Data from: The effect of competition on responses to drought and interannual climate variability of a dominant conifer tree of western North America
Carnwath, Gunnar C.; Nelson, Cara R. (2017), Data from: The effect of competition on responses to drought and interannual climate variability of a dominant conifer tree of western North America, Dryad, Dataset, https://doi.org/10.5061/dryad.127fg
To accurately predict how ecosystems will respond to climate change – and how management actions can influence such responses – scientists and managers need a better understanding of how and when biotic interactions modify climate–growth relationships. However, current research has largely ignored the role of competition in modulating climate–growth relationships of mature trees. In this study, we assessed the effect of competition on tree responses to drought and interannual climate variability as well as linkages between climate sensitivity and morphological characteristics of the stem wood. We sampled 10 sites in north-eastern Washington, USA, and used dendroecology to quantify responses of Douglas-fir (Pseudotsuga menziesii) to drought and climate variability. Tree-ring series were converted to basal area increment series, and the effects of competition on climate–growth relationships were assessed at the tree and site levels using a combination of correlation analyses and linear mixed-effects models. Competition did not affect tree responses to extreme drought. When soil moisture was below average, tree growth was tightly coupled to climate variability for all trees, regardless of their competitive status. However, in wet years, competition had a pronounced, positive effect on climate sensitivity of growth. Trees with more competition from neighbours exhibited a significantly higher proportion of sapwood area in latewood (a morphological trait associated with greater drought resistance). Synthesis.

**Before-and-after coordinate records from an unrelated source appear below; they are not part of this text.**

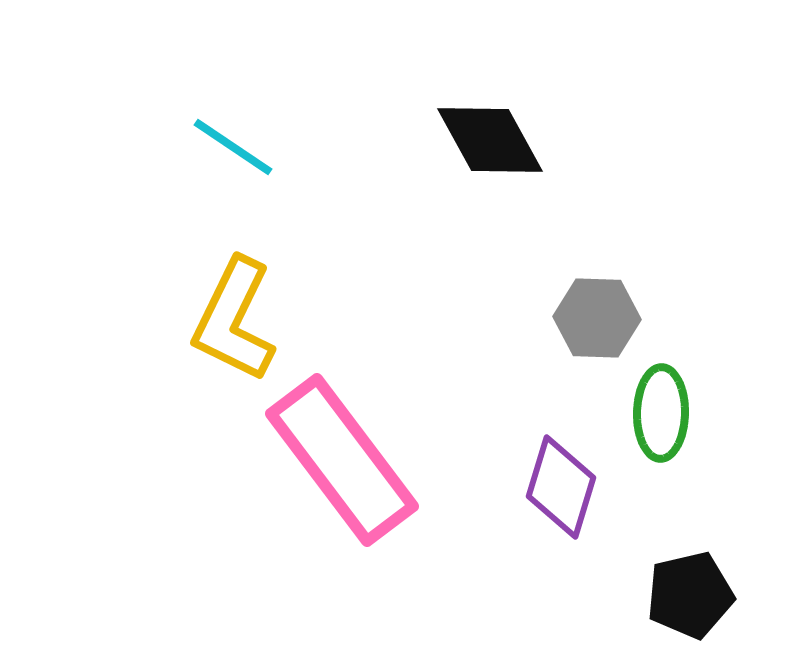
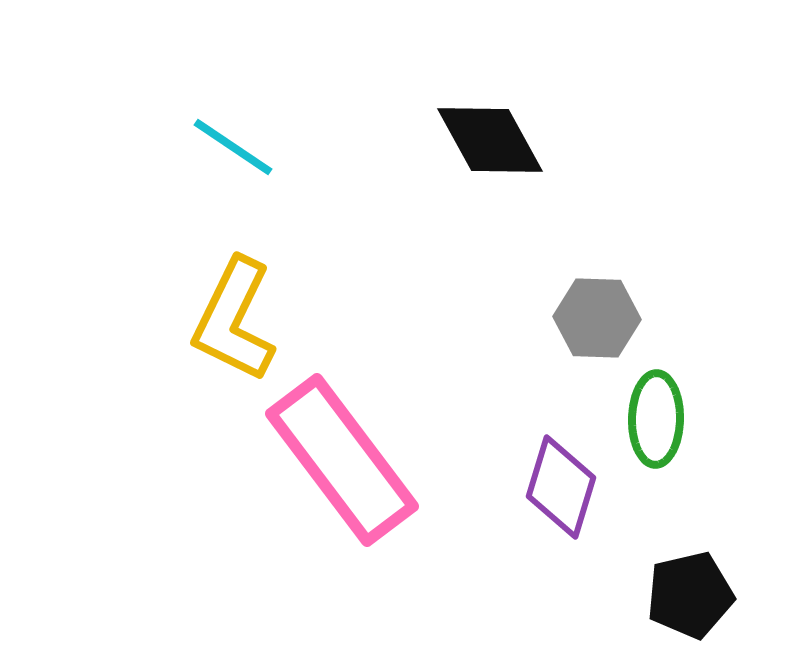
green ellipse: moved 5 px left, 6 px down
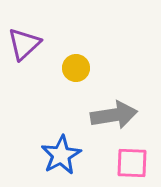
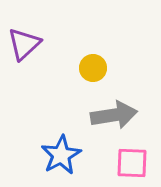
yellow circle: moved 17 px right
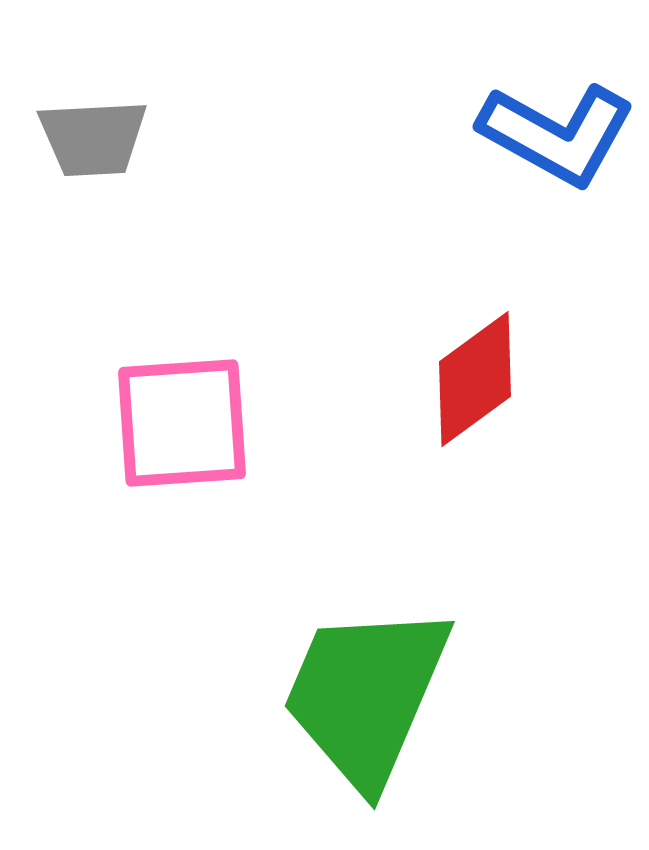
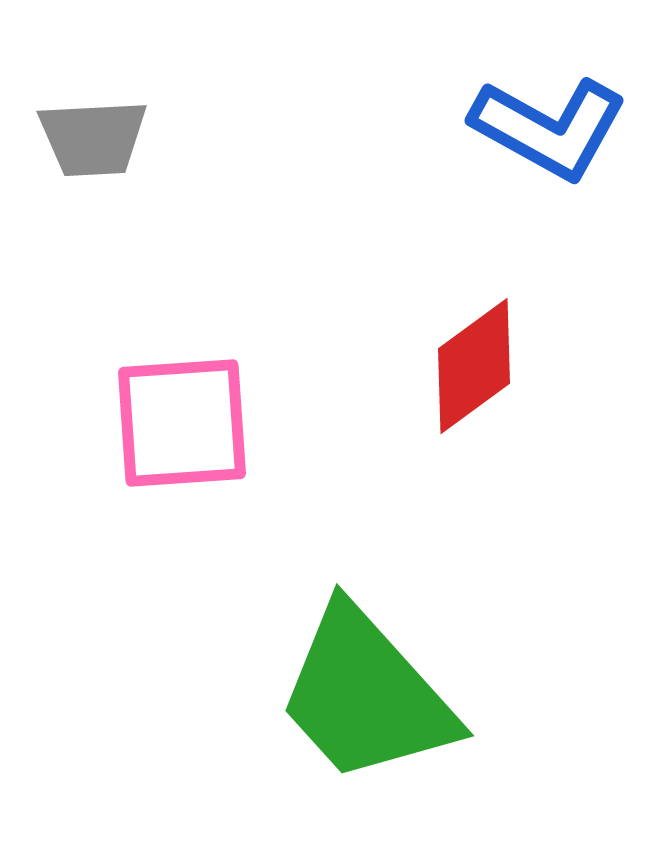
blue L-shape: moved 8 px left, 6 px up
red diamond: moved 1 px left, 13 px up
green trapezoid: rotated 65 degrees counterclockwise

Our results suggest that a tree's ability to cope with environmental variability is driven not just by the proximate effects of neighbours on resource availability, but also by phenotypic plasticity and long-term adaptations to competitive stress (such as changes in carbon allocation). Findings have important implications for individual-tree and stand-level growth models and may help managers better understand how their activities will modify tree responses to climate change.